Supplied records:
╔══

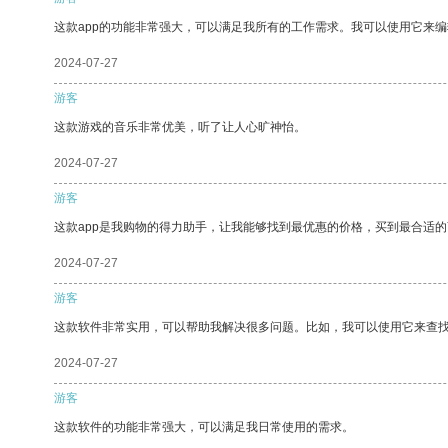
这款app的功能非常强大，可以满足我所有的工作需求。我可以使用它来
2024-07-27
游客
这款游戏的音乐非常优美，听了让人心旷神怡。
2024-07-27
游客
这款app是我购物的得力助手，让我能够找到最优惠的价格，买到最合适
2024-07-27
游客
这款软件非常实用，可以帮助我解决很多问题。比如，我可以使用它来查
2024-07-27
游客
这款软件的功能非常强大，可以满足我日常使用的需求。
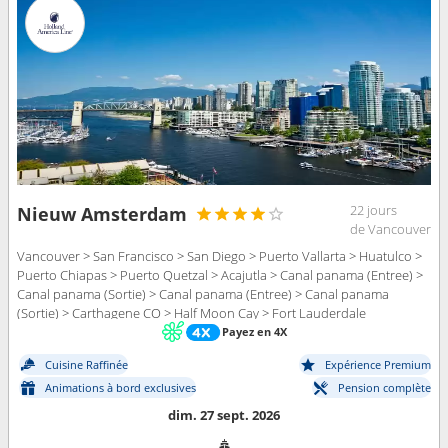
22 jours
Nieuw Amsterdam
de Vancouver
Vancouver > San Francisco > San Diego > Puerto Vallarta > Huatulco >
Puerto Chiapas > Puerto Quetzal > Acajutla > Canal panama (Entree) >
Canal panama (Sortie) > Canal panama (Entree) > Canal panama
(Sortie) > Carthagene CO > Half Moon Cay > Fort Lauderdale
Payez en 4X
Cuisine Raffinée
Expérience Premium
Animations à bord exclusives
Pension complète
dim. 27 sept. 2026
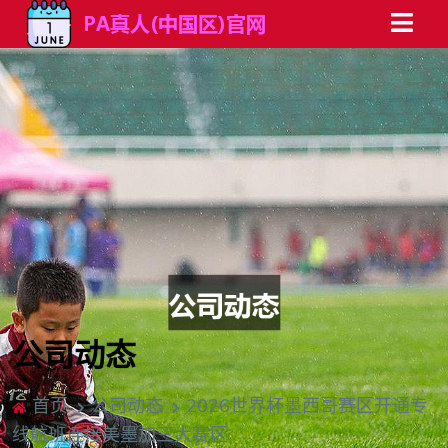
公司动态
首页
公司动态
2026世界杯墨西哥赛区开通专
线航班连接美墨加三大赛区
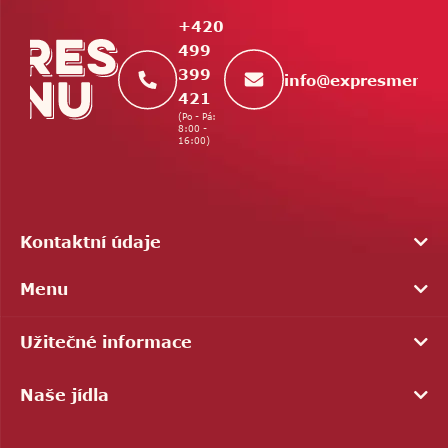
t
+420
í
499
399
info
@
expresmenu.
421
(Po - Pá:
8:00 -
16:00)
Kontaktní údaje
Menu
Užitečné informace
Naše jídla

╚══
╔══

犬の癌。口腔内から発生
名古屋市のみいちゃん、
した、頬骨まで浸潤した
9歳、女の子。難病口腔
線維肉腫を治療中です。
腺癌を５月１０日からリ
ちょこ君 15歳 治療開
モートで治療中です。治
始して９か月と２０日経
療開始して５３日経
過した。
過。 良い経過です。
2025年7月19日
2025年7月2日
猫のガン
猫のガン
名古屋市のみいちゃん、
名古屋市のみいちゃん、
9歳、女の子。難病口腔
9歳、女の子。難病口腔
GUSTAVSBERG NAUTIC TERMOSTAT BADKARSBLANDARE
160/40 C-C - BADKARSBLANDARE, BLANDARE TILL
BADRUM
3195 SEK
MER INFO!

╚══

Requirement: Wherever the word "Puerto" turns up in a line of the entries above, copy that line.

Response to the exercise:
Vancouver > San Francisco > San Diego > Puerto Vallarta > Huatulco >
Puerto Chiapas > Puerto Quetzal > Acajutla > Canal panama (Entree) >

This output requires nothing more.